The U.S. Department of Energy Solar Energy Technologies Program has set cost targets for utility-scale electricity generation using concentrating solar power technologies. They are nominal levelized cost-of-energy targets of 7–10¢ / kWh by 2015 and 5–7¢ / kWh by 2020.

FOA (Funding Opportunity Announcement) notes in the U.S. Southwest that CSP (Concentrating Solar Power) has been established as one of the most attractive renewable energy options.

To encourage further development, the DoE is addressing certain market barriers, i.e., the funding opportunity focuses on three main RD&D areas:

1. Thermal energy storage


A molten salt system can be can be a means to store thermal energy, thus mitigating the problem of an intermittent source for generating electricity at night or during cloudy weather.

2. Parabolic trough component manufacturing


According to Jim Fraser, the Luz parabolic collector is designed for mass production and cost reduction by economies of scale.
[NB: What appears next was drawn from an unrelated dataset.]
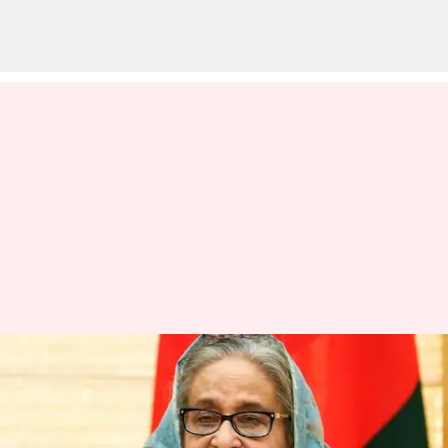
எனது தந்தை, மற்ற
தியாகிகள் கடுமையாக
அவமதிக்கப்பட்டனர்:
Solel is installing an upgraded version of this collector for a solar thermal project in Spain.

3. Advanced concentrating solar power systems and / or components.
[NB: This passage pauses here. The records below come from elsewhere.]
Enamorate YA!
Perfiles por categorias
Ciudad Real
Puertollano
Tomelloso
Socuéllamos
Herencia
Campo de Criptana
Utilities are willing to invest in ISCC (Integrated Solar Combined Cycle), whereby recovery of heat from a gas turbine is combined with solar thermal energy and used to power a steam turbine, because combined cycles show the highest system efficiencies. Still, the use of two turbines with ISCC adds significant cost, which is one reason for research into other lower cost generation.

A thermally integrated system is just one example of advances in concentrating solar power. Another example previously used in this blog was the combination of photo voltaic and thermal technologies within one concentrating system.

Also previously noted by Jim Fraser back in February 2006 was the use of a stirling engine rather than a steam turbine. Without any incentives Stirling Energy Systems demonstrated the cost effectiveness of a Stirling installation for Southern California Edison.

Lastly, solar power systems improve efficiency with tracking, but these components add complexity and cost, plus they represent an energy demand as does the pumping of a fluid through a heat exchange system. Thus, research also is focused on how to reduce the cost / improve the efficiency of the dynamic components of solar thermal technology.

And, as with other energy initiatives, these DoE cooperative RD&D awards are intended to encourage collaboration between industry and universities. A leading university center in the desert field of concentrating solar power is the National Solar Energy Center at Ben Gurion University in Israel.